Money for major road projects in Fairfax County, approved in a bond issue last fall, is several million dollars short of what is needed, county officials say, and many projects can't be completed without approval of another bond.

Last November, voters approved a $30 million bond issue that was to be used for 14 major road projects. But county transportation and public works officials now say the funds may not cover completion of those projects, much less allow them to begin work on 10 other projects given a lower priority in the bond package.

"There's no doubt all the projects listed cannot be funded totally," said John W. di Zerega, director of the office of capital facilities.

Although county officials warned voters last year that not all the projects in the bond package would be funded, officials now say the $30 million will cover even less work than anticipated.

Supervisor Joseph A. Alexander (D-Lee) said he will ask his fellow supervisors to seek another $15 million to $25 million for roads in a bond referendum package this fall--three years earlier than supervisors planned to ask voters for more money for roads.

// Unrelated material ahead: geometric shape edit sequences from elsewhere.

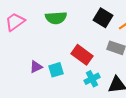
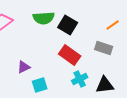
black square: (103, 18) -> (68, 25), moved
cyan square: (56, 70) -> (40, 85), moved

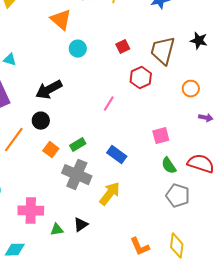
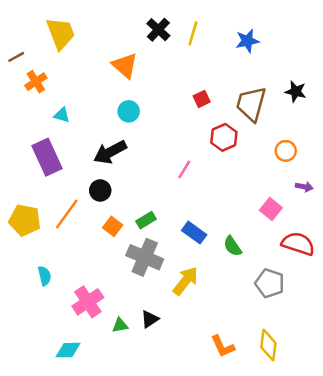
cyan circle: (78, 49) -> (129, 111), moved
pink square: (161, 136) -> (271, 209), moved, turned -36
green semicircle: (169, 166) -> (233, 246), moved
pink cross: (31, 211) -> (88, 302), turned -35

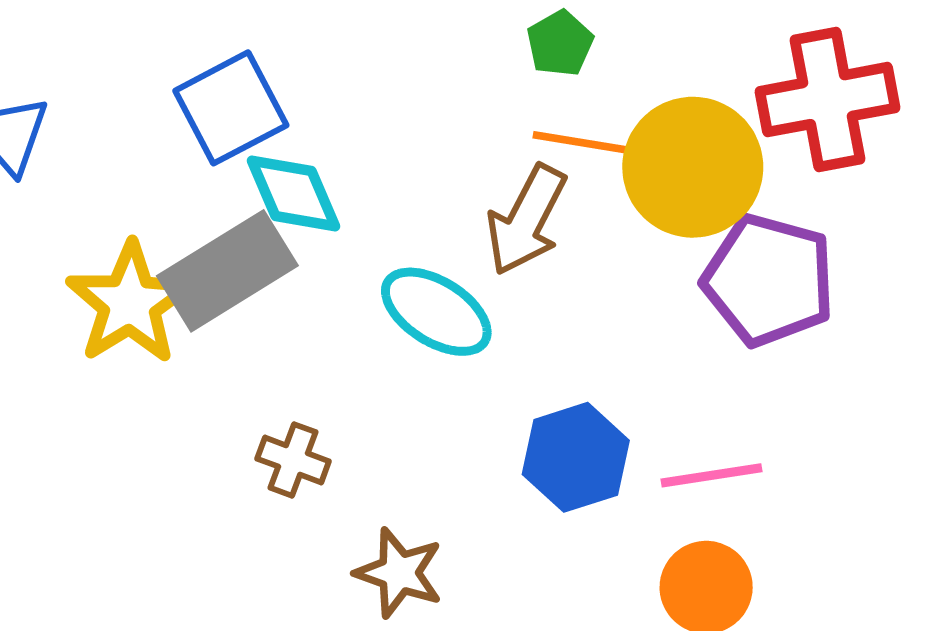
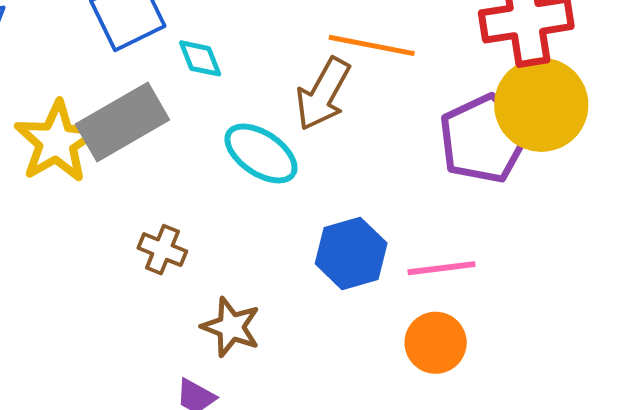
yellow circle: (693, 167) -> (541, 105), moved
cyan diamond: (294, 193) -> (200, 58), moved, size x0.7
purple pentagon: (769, 280) -> (483, 139), turned 30

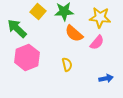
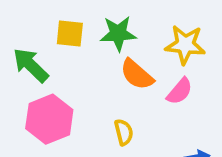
yellow square: (38, 11) -> (70, 34), turned -35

"Roads and transportation are the most important issues in this county as far as citizens care," said Alexander. "They are above schools or anything else."

County officials blame the money problems on the tight budget of the state highway department, which originally had planned to do work on some of the projects, inflation and a road program that was too ambitious to begin with.

County officials say that traffic has outpaced the capacity of many major county roads in Fairfax, creating more and more bottlenecks and traffic jams. In addition, poor access to bustling shopping centers and industrial parks often has clogged major county intersections.

The congestion and poor roads have posed major safety concerns in many parts of Fairfax, said Robert L. Moore, the county's transportation chief.

"Roads are the single biggest inadequacy in the county now," added Supervisor Audrey Moore (D-Annandale).

The request for more road funds will be competing with pleas for more money for parks, Metro and county office space. At its Aug. 2 meeting, the Board of Supervisors is scheduled to decide how to divide its proposed bond package. The final proposal will be on the general election ballot Nov. 2.

Road programs have been one of the most controversial issues at the state and local levels. Large suburban counties, such as Fairfax, have argued for years that the state highway funding formula shortchanges densely populated counties while favoring rural counties, which have neither the population nor the traffic congestion of their bigger sisters. Some of the projects listed in the Fairfax bond package last year had been on the state list of planned road improvements for 10 years.

Until two years ago, county governments had to depend on the state for money for major road work. But with urging from various localities, the General Assembly approved a bill allowing counties to undertake their own major road programs. That approval came about the same time the state highway department began running out of money for local projects.

"We could no longer sit around and wring our hands saying, 'We don't know what to do,' while we were choking on our own traffic," said Alexander.

But shortly after the state gave counties the power to supplement state money with local bond issues, it put a $10 million annual ceiling on the amount counties could spend. Under the bond issue approved last fall, the $30 million would have been spent over several years, partly to meet the annual spending limit.

"It was put on by our own delegates to keep us fiscally responsible," said Supervisor Moore.

Supervisors, citing their need for more road money, say they will ask the legislature to lift that ceiling next session. Turning over some of the road improvement reponsibility to counties has spawned new political battles.

Last year, the Board of Supervisors disregarded its staff's recommendations for road priorities and opted for a huge list of projects that included programs in every supervisor's district.

Now many supervisors are racing to see that their projects are started before the money runs out.

Moore said one of the biggest projects in the county, which is in her magisterial district, is threatened by the funds shortage. The project would widen part of Braddock Road and attempt to alleviate bottlenecks at Port Royal Road and Braddock. Moore contends the Braddock Road proposals have been neglected by the state for almost a decade.

"There's been an initial lack of enthusiasm from engineers because it looked like such a big problem," she said. As a result, the planning process that would get the project off the ground has lagged far behind other county road programs. Moore said initial studies, completed on several other projects, have just begun for the Braddock Road/Port Royal plan.

"The staff kept saying, 'Don't worry,' " said Moore. "But I have plenty of reason to worrry. They're getting to it at a time when they're running out of money."

The process leading to completion of a road project is long and often laborious, and county officials warn that it can take several years before many projects are completed, even those given the highest priority.